Material for the task:
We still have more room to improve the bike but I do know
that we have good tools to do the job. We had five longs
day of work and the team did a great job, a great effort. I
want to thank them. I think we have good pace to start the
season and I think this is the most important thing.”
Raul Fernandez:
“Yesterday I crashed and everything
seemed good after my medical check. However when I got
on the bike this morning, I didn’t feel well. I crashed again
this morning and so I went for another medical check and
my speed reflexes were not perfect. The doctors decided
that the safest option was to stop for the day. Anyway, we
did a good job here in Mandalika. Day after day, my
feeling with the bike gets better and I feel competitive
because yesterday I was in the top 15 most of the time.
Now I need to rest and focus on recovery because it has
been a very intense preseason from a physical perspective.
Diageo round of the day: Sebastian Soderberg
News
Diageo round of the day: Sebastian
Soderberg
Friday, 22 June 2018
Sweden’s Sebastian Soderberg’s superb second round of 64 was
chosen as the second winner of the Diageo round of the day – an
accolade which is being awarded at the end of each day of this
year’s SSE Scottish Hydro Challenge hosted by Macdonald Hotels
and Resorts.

* * *

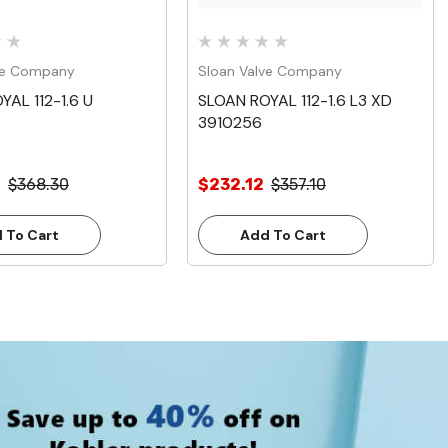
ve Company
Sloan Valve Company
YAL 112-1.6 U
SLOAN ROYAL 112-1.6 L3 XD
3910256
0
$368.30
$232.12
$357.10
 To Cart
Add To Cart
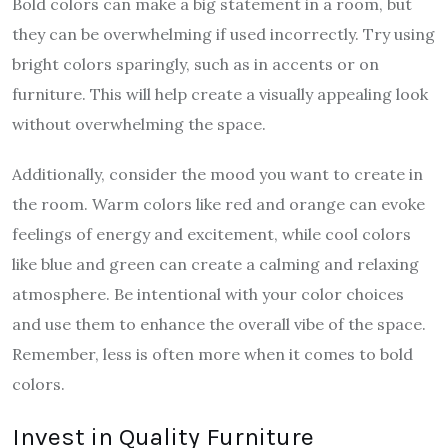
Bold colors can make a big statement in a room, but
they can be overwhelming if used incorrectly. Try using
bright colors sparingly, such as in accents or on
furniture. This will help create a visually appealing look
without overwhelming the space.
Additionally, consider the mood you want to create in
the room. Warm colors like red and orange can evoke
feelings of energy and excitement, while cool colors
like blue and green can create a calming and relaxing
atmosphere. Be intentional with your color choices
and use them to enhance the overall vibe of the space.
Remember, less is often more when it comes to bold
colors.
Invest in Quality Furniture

* * *

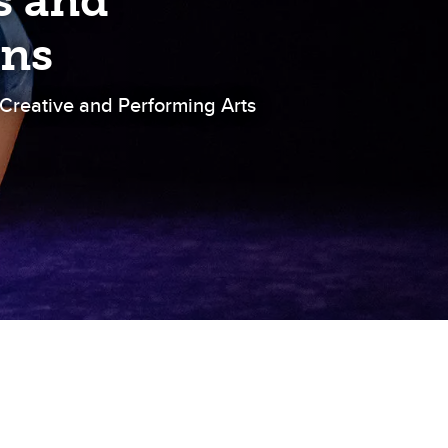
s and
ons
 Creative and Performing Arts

Problem description:
Please return all lines from the records that hold the word "space".

Answer below:
without overwhelming the space.
and use them to enhance the overall vibe of the space.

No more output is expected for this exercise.